Students who intend to enroll in undergraduate professional programs with preliminary entrance requirements, such as business or allied medicine, for example, also will be advised through the Arts and Sciences unit. However, the hope is that such programs eventually will take most, if not all, of their students directly into the colleges upon students’ admission to Ohio State.

“As direct enrollment is phased in, faculty and advisers will work with students from their freshmen year through the senior year and graduation, rather than inheriting them from University College when they are sophomores or juniors,” said Jack Cooley, who, under the restructuring, will be named assistant vice provost for undergraduate studies. “That gives students a much greater sense of continuity.”

Within the new unit specifically, student support will include: advising and scheduling services, tutoring and extended learning support, retention programs, academic and retention support for minority students, advising for students re-thinking major selection, pre-health sciences and pre-law advising, and monitoring of courses and programs with high demand.

The advising reorganization will involve some personnel shifts in the academic arena, though no loss of jobs is expected. As already noted, a reduction of administrative positions is planned, coinciding with an increase in the number of counselors available to work directly with students.

“We’re going to be organized to work together in different ways than we have in the past,” said Cooley, currently assistant dean in the Colleges of the Arts and Sciences, a federation of five colleges that collectively enroll about 10,000 undergraduates. “This will tighten the net of people who are already linked to the undergraduate experience.”
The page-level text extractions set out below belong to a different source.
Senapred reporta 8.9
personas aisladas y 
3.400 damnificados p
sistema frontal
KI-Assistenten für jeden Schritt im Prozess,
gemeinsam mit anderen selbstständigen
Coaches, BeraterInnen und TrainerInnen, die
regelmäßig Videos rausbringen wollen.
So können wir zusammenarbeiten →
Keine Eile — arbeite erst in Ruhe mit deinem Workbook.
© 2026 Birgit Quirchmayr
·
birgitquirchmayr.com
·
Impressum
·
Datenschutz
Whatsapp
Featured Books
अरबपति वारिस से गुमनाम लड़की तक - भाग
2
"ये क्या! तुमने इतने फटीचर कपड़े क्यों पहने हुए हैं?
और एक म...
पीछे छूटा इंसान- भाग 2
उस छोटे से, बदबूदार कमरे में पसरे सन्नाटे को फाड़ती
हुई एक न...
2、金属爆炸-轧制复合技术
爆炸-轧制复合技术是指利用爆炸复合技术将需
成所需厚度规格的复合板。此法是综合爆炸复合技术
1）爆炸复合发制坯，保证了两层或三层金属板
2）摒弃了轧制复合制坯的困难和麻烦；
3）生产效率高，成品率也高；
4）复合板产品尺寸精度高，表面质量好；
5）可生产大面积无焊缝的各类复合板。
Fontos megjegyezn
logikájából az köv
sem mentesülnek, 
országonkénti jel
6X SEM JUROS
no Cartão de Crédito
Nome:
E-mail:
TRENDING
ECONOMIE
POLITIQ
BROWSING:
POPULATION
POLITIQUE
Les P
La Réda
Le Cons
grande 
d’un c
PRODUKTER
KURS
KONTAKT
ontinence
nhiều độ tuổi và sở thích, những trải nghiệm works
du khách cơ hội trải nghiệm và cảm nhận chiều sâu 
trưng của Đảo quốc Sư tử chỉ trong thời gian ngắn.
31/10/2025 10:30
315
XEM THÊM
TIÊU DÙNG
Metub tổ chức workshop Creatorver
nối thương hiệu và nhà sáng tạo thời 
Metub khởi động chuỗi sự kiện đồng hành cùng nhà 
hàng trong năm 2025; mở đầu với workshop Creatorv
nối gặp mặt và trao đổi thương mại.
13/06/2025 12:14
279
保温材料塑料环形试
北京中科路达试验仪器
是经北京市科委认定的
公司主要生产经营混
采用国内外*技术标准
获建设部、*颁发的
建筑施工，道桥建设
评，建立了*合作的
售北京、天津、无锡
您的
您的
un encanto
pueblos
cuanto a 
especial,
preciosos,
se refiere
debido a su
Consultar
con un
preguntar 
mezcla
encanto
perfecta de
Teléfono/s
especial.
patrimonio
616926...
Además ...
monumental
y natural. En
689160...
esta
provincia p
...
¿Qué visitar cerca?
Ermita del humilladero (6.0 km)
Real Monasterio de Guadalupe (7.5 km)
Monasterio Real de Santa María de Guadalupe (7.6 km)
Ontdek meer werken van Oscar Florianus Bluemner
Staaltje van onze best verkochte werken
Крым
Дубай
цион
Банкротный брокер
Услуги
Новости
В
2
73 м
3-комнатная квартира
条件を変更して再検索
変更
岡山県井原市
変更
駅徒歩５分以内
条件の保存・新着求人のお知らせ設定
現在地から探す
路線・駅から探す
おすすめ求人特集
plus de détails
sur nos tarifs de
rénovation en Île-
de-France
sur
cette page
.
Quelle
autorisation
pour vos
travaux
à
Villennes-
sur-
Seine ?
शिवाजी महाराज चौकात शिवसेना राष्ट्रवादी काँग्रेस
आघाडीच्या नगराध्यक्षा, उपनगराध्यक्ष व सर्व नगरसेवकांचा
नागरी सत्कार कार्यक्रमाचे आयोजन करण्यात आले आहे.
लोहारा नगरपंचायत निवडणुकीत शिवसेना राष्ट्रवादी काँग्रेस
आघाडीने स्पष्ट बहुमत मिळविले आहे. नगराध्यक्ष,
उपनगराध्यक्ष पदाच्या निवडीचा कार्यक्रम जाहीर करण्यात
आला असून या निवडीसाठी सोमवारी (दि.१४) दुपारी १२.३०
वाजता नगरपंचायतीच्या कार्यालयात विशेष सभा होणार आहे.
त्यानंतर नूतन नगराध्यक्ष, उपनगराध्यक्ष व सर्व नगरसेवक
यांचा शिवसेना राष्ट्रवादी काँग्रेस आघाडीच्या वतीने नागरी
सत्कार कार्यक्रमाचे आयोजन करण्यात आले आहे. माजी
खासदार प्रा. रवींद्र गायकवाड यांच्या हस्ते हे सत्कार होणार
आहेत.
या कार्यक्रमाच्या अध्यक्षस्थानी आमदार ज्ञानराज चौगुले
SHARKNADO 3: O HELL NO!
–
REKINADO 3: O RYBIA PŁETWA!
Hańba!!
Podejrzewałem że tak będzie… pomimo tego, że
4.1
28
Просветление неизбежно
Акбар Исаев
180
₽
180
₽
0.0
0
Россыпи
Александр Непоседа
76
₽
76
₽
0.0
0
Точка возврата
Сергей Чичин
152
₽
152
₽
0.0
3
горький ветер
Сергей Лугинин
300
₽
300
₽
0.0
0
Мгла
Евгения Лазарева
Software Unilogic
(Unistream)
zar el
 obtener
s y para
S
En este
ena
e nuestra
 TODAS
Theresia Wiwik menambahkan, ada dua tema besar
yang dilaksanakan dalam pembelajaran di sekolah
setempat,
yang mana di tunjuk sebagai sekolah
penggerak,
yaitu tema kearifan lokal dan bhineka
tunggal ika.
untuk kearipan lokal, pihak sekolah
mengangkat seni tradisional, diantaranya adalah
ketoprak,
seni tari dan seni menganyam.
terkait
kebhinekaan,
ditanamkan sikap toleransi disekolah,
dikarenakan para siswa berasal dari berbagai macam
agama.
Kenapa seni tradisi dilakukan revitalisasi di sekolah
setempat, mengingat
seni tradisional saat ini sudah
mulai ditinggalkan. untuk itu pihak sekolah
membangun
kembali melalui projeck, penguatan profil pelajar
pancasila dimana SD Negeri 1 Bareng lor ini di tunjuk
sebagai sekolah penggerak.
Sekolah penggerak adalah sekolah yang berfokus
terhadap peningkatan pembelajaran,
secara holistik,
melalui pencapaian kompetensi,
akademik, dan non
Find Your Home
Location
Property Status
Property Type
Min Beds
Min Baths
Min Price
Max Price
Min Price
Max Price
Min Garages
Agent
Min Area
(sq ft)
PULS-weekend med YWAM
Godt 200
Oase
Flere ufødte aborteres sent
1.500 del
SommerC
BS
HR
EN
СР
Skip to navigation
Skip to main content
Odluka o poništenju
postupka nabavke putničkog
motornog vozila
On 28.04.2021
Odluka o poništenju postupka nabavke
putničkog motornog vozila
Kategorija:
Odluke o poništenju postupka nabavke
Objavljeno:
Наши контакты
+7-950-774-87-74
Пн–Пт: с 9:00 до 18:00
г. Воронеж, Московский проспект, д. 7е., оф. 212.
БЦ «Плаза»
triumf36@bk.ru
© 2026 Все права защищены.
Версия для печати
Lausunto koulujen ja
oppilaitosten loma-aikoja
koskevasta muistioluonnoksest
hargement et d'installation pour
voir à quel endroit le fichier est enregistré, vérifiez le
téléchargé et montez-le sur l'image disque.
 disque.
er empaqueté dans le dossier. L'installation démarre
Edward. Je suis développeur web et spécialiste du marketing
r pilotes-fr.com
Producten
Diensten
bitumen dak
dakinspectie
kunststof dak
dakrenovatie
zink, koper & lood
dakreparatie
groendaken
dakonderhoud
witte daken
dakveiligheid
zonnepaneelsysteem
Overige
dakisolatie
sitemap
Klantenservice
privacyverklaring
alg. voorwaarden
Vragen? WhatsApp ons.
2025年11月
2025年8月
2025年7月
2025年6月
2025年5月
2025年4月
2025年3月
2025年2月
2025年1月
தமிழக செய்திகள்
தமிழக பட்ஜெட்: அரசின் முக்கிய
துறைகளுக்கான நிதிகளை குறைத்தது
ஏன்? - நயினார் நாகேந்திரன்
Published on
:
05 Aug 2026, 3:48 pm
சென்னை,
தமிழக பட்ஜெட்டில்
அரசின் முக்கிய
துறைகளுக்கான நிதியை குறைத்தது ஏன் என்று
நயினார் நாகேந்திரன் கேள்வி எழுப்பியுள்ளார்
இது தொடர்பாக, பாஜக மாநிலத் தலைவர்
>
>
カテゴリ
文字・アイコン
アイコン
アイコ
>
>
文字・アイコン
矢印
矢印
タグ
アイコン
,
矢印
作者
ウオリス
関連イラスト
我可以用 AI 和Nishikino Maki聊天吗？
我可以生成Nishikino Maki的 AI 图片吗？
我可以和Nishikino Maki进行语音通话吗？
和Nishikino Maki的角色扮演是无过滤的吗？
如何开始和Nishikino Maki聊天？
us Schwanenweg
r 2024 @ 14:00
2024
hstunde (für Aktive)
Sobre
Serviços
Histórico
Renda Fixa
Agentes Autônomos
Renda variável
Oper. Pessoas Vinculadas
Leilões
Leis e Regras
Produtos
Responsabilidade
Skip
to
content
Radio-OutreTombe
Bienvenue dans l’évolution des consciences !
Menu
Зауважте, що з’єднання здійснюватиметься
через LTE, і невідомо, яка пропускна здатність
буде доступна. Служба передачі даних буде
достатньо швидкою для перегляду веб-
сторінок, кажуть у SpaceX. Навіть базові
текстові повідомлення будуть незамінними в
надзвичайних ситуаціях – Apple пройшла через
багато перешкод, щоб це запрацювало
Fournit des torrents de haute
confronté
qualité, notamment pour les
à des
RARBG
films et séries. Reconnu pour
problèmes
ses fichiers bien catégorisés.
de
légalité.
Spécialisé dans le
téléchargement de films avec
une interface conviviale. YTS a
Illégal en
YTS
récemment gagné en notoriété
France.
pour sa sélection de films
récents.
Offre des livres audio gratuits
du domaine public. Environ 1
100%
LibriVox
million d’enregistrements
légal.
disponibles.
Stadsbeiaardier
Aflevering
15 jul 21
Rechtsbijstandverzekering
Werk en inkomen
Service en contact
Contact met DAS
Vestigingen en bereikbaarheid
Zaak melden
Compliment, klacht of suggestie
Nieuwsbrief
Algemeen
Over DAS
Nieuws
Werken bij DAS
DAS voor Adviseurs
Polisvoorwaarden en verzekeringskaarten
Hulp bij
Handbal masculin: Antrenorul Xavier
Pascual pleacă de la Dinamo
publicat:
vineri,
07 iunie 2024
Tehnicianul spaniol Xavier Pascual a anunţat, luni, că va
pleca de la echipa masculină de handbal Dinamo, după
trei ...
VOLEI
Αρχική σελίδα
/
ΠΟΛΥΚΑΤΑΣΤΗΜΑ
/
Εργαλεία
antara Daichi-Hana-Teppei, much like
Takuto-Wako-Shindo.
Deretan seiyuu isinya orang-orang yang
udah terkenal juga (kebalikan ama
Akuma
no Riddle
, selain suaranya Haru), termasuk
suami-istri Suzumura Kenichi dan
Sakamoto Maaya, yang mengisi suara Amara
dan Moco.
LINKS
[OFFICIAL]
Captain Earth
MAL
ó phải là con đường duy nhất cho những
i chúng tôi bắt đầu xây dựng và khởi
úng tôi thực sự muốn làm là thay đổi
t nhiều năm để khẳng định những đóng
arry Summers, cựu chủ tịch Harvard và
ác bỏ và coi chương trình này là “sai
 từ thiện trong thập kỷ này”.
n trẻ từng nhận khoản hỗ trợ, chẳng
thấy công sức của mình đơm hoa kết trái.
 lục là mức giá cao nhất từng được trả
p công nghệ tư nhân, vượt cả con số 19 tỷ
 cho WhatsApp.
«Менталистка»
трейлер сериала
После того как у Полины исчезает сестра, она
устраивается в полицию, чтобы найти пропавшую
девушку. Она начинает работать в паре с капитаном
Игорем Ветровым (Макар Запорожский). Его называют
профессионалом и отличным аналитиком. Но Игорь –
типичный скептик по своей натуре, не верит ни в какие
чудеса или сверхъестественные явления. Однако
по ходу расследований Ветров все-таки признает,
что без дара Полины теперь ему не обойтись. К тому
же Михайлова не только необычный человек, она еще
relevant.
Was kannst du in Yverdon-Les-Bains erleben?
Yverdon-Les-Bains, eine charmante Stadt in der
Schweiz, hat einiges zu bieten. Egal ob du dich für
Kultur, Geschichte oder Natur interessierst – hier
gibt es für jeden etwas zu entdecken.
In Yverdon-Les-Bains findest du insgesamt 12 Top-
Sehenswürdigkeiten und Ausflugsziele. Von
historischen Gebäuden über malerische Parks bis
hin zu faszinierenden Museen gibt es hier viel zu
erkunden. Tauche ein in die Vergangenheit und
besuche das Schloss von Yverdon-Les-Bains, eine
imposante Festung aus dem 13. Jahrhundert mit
Cooley noted that the new structure will provide a better way to work with students according to their interests. “The best organization of advising resources is to structure them according to student interests. We want to make counseling both deeper and broader. We’ll build on the depth by strengthening the connections to colleges, departments and faculty, and we’ll create greater breadth by seamless linkages to a much wider variety of service offices than at present.

“Counselors specializing in biological sciences or the humanities will be connected with the departments and faculty in those colleges, but they also will be connected to an extensive array of academic, financial and personal support offices. To students, it should not appear to be a single kind of academic counseling. Rather, there will be a variety of academic and career-related clusters of counselors commingled in a seamless web of support.”

Cooley said the counseling specialties will be connected to many other offices – including the Office of Minority Affairs, the First Year Experience Office, those housed in the Younkin Success Center, the Honors and Scholars Center, and Residence and Dining Halls. “The aggregation of services will create a new spirit that will help people think of themselves as connected in a seamless way rather than having to move from silo to silo,” he said.

Administrative details concerning other functions operated by University College are yet to be finalized.